In recent years we have also witnessed the rapid growth of mobile applications due to the increasing popularity of smartphones and ubiquity of wireless access. Cloud computing fuels innovation in mobile computing and opens new pathways between mobile devices (where an application is launched) and the infrastructure (where data is stored and processed). Because mobile devices have intrinsic storage, processing, and battery power constraints, mobile applications often hit a performance wall. Unlimited computing and storage resources offered by cloud computing can help break through this wall and turn the problem into a vast opportunity for the growth of mobile computing. According to the latest study from Juniper Research, the market for cloud-based mobile applications is expected to grow 88% annually and reach $9.5 billion by 2014.
To a typical mobile user, a mobile application driven by the cloud should look and feel just like any native mobile applications installed and run in their mobile device. There are already some well-known cloud-based mobile applications; for example, Google’s Gmail for iPhone and Cisco’s WebEx on iPad. These are largely run as Software-as-a-Service (SaaS), in which a cloud provider’s applications are deployed and run in the cloud and can be accessed by users. In general, cloud computing goes beyond the SaaS model by offering computing and storage Infrastructure as a Service (IaaS) or application development Platform as a Service (PaaS). Each cloud service model has proved efficacious in desktop computing. However, the benefits of IaaS and PaaS in mobile cloud computing have not been fully exploited.
This special issue of ZTE Communications discusses related issues in mobile cloud computing. The purpose is to provide an overview of this cutting edge field and to describe its development, trends, challenges, and current practices. Papers have been included that cover a broad spectrum of interesting topics, including mobile cloud computing architectures, mobile search and data management, energy management and sustainability, privacy and security, mobile social networks, and novel cloud-assisted smartphone applications.
In the paper,“A Survey of Mobile Cloud Computing,”Fan et al. classify mobile cloud computing systems. Two representative systems, Hyrax and Cloudlet, are discussed in detail. In their paper“Mirroring Smartphones for Good: A Feasibility Study,”Zhao et al. propose a framework that keeps a mirror for each smartphone on a computing infrastructure in the telecom network. In this framework, some computational workload is offloaded from a smartphone to its mirror. They demonstrate the efficacy of the framework in data caching applications and antivirus scanning services.

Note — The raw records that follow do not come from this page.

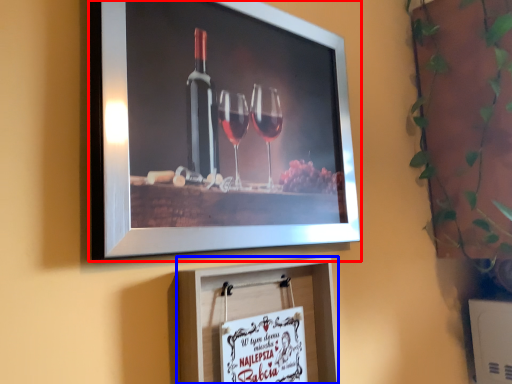 Question: Among these objects, which one is nearest to the camera, picture frame (highlighted by a red box) or picture frame (highlighted by a blue box)?

Choices:
 (A) picture frame
 (B) picture frame

Answer: (A) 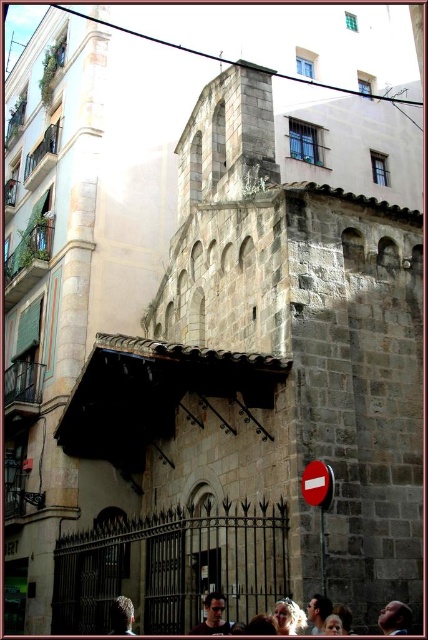 Which is more to the left, smooth skin face at center or dark brown hair at lower left?

dark brown hair at lower left

Who is higher up, smooth skin face at center or dark brown hair at lower left?

smooth skin face at center is higher up.

Describe the element at coordinates (395, 618) in the screenshot. This screenshot has height=640, width=428. I see `smooth skin face at center` at that location.

Identify the location of smooth skin face at center. Image resolution: width=428 pixels, height=640 pixels. pos(395,618).

Is red plastic sign at lower right shorter than smooth brown hair at center?

Yes.

Is point (303, 474) farther from camera compared to point (219, 596)?

Yes, it is behind point (219, 596).

In order to click on red plastic sign at lower right in this screenshot , I will do `click(318, 500)`.

Measure the distance between red plastic sign at lower right and smooth skin face at center.

6.31 meters

Who is more distant from viewer, (305,477) or (391,632)?

The point (305,477) is more distant.

Where is `red plastic sign at lower right`? The image size is (428, 640). red plastic sign at lower right is located at coordinates (318, 500). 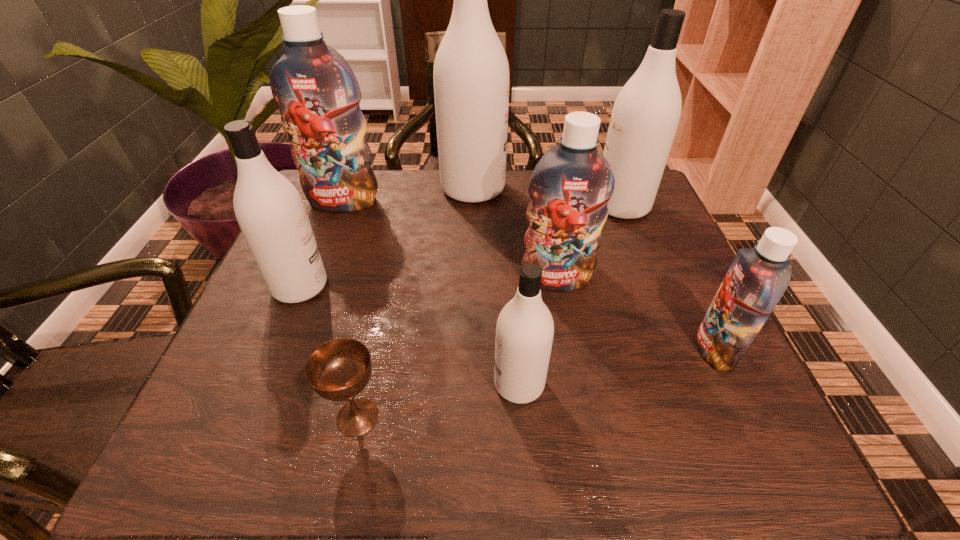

“A Cloud-Based Virtualized Execution Environment for Mobile Applications,”by Hung et al. presents a cloud-based virtualized execution environment framework for mobile applications, with a focus on schemes for migrating applications and synchronizing data between execution environments. Performance and power saving issues involved in application migration are also discussed. In“Building a Platform to Bridge Low End Mobile Phones and Cloud Computing Services,”Tso et al. propose a Thumb-in-Cloud platform to break the performance wall in low-end mobile phones. The platform consists of virtual machines that are deployed in low-end phones for execution of mobile applications. It also consists of Thumb gateways that tailor cloud services by reformatting and compressing the service content to fit into the phone’s profile.
Zhang et al. in“WiFace: A Secure Geosocial Networking System Using Wi-Fi Based Multihop MANET,”present a geosocial networking system running on a Wi-Fi based multihop ad hoc network platform for personal mobile devices. The system allows users to access cloud services in environments with or without networking infrastructure or GPS modules. In“A Case for Cloud-Based Mobile Search,”Gao et al. design an Internet search case for cloud-based mobile applications. Searches launched in a mobile device invoke a cloud-based search engine to fulfill the tasks. Key enabling technologies are discussed.
“An On-Demand Security Mechanism for Cloud-Based Telecommunications Services,”by Lin et al. investigates the security issues in cloud computing and a security model is proposed based on a security domain division concept. This helps provide dynamic, on-demand, and differentiated protection for services.
I am grateful to the authors who submitted for this special issue and to the reviewers who spent their valuable time to provide constructive feedback. I hope that you find this special issue interesting and useful.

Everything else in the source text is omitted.